Un secteur richement représenté, mais toujours enclavé
Lunyeka est la base politique de plusieurs personnalités telles que le ministre national de pêche et élevage Jean-Pierre Tshimanga Buana, le sénateur Nkole Tshimuanga, le gouverneur Crispin Mukendi, et bien d’autres. Pourtant, malgré leur poids politique, aucune action concrète n’a été menée pour désenclaver ce secteur. La population, exaspérée par des promesses non tenues, se sent abandonnée.
« Le pont Lunyeka nous est vital, mais il menace de s’effondrer complètement. Les motos et vélos peinent à traverser, les véhicules évitent le trajet, et malgré nos appels à l’aide, les autorités restent silencieuses », confie un habitant du secteur.
Un projet enfin sur la table, mais des doutes persistent
Face à la pression populaire, l’Office des routes a annoncé que le pont Lunyeka serait inclus dans la deuxième phase du programme de construction de 44 ponts modulaires à travers le pays. Ses éléments sont déjà arrivés à Tshikapa, et l’ouvrage, d’une capacité de 45 tonnes, devrait bientôt être installé grâce aux efforts du gouvernement central.
Si cette nouvelle apporte un espoir, elle suscite aussi la méfiance.
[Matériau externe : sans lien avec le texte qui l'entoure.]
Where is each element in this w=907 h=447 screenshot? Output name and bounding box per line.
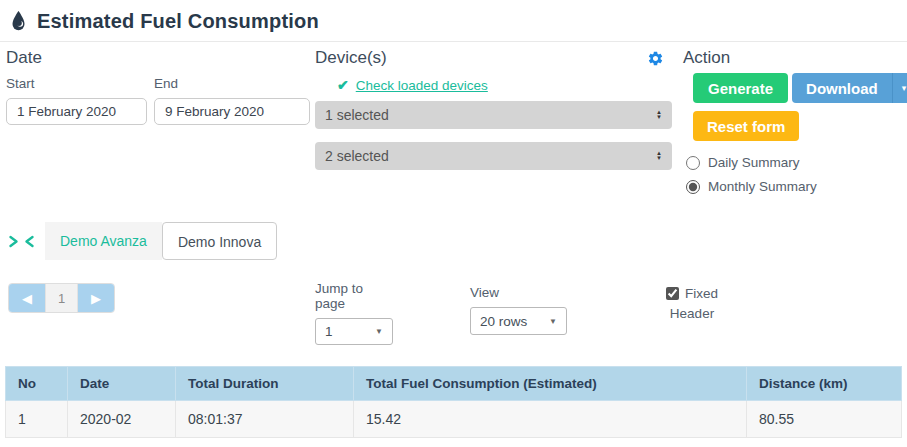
col-header-fuel: Total Fuel Consumption (Estimated) — [354, 367, 747, 401]
view-label: View — [470, 285, 567, 300]
page-header: Estimated Fuel Consumption — [0, 0, 907, 42]
download-button[interactable]: Download — [792, 73, 892, 103]
col-header-date: Date — [68, 367, 176, 401]
check-loaded-devices-link[interactable]: Check loaded devices — [356, 78, 488, 93]
gear-icon[interactable] — [647, 50, 664, 71]
generate-button[interactable]: Generate — [693, 73, 788, 103]
device-select[interactable]: 2 selected ▲▼ — [315, 142, 672, 170]
table-header-row: No Date Total Duration Total Fuel Consum… — [6, 367, 902, 401]
updown-arrows-icon: ▲▼ — [656, 151, 662, 161]
daily-summary-radio[interactable] — [686, 156, 700, 170]
jump-to-page-select[interactable]: 1 ▼ — [315, 318, 393, 345]
download-caret-button[interactable]: ▾ — [892, 73, 907, 103]
date-section-title: Date — [6, 48, 310, 68]
col-header-no: No — [6, 367, 68, 401]
start-date-label: Start — [6, 76, 147, 91]
cell-no: 1 — [6, 401, 68, 438]
arrow-left-icon: ◀ — [22, 291, 32, 306]
action-section: Action Generate Download ▾ Reset form Da… — [672, 48, 907, 201]
col-header-distance: Distance (km) — [747, 367, 902, 401]
fixed-header-option[interactable]: Fixed Header — [649, 284, 735, 324]
pagination: ◀ 1 ▶ — [8, 283, 115, 313]
col-header-duration: Total Duration — [176, 367, 354, 401]
jump-to-page-label: Jump to page — [315, 281, 393, 311]
cell-fuel: 15.42 — [354, 401, 747, 438]
monthly-summary-label: Monthly Summary — [708, 179, 817, 194]
view-rows-select[interactable]: 20 rows ▼ — [470, 307, 567, 335]
device-group-select-value: 1 selected — [325, 107, 389, 123]
reset-form-button[interactable]: Reset form — [693, 111, 799, 141]
fixed-header-checkbox[interactable] — [666, 287, 679, 300]
caret-down-icon: ▼ — [375, 327, 383, 336]
start-date-input[interactable] — [6, 98, 147, 125]
jump-to-page-value: 1 — [325, 324, 333, 339]
table-controls: ◀ 1 ▶ Jump to page 1 ▼ View 20 rows ▼ Fi… — [0, 280, 907, 338]
cell-distance: 80.55 — [747, 401, 902, 438]
filter-row: Date Start End Device(s) ✔ Check loaded … — [0, 42, 907, 201]
page-title: Estimated Fuel Consumption — [37, 10, 319, 33]
device-select-value: 2 selected — [325, 148, 389, 164]
chevron-left-icon[interactable] — [24, 235, 35, 248]
cell-date: 2020-02 — [68, 401, 176, 438]
devices-section-title: Device(s) — [315, 48, 672, 68]
devices-section: Device(s) ✔ Check loaded devices 1 selec… — [310, 48, 672, 201]
arrow-right-icon: ▶ — [91, 291, 101, 306]
vehicle-tabs: Demo Avanza Demo Innova — [8, 222, 907, 260]
results-table: No Date Total Duration Total Fuel Consum… — [5, 366, 902, 438]
view-rows-value: 20 rows — [480, 314, 527, 329]
end-date-label: End — [154, 76, 310, 91]
action-section-title: Action — [683, 48, 907, 68]
daily-summary-label: Daily Summary — [708, 155, 800, 170]
end-date-input[interactable] — [154, 98, 310, 125]
current-page: 1 — [45, 284, 78, 312]
droplet-icon — [10, 10, 27, 32]
cell-duration: 08:01:37 — [176, 401, 354, 438]
device-group-select[interactable]: 1 selected ▲▼ — [315, 101, 672, 129]
daily-summary-option[interactable]: Daily Summary — [686, 155, 907, 170]
chevron-right-icon[interactable] — [8, 235, 19, 248]
monthly-summary-radio[interactable] — [686, 180, 700, 194]
caret-down-icon: ▼ — [549, 317, 557, 326]
table-row: 1 2020-02 08:01:37 15.42 80.55 — [6, 401, 902, 438]
caret-down-icon: ▾ — [902, 83, 907, 93]
check-icon: ✔ — [337, 77, 349, 93]
monthly-summary-option[interactable]: Monthly Summary — [686, 179, 907, 194]
date-section: Date Start End — [0, 48, 310, 201]
next-page-button[interactable]: ▶ — [78, 284, 114, 312]
tab-demo-avanza[interactable]: Demo Avanza — [45, 222, 162, 260]
tab-demo-innova[interactable]: Demo Innova — [162, 222, 277, 260]
prev-page-button[interactable]: ◀ — [9, 284, 45, 312]
updown-arrows-icon: ▲▼ — [656, 110, 662, 120]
Certains dénoncent les récupérations politiciennes autour du projet, à l’image de Me Sylvain Tshiaba, qui met en garde contre ceux qui voudraient s’attribuer le mérite d’une initiative gouvernementale.
Une population fatiguée, mais vigilante
Pour les habitants de Lunyeka, cette annonce reste à prendre avec prudence. Trop souvent, des engagements ont été faits sans lendemain. La population, lasse des promesses vaines, attend des actions concrètes et durables.
« Qui sauvera Lunyeka ? » se demandent les habitants. Une question qui résonnera encore longtemps si les autorités ne passent pas enfin des paroles aux actes.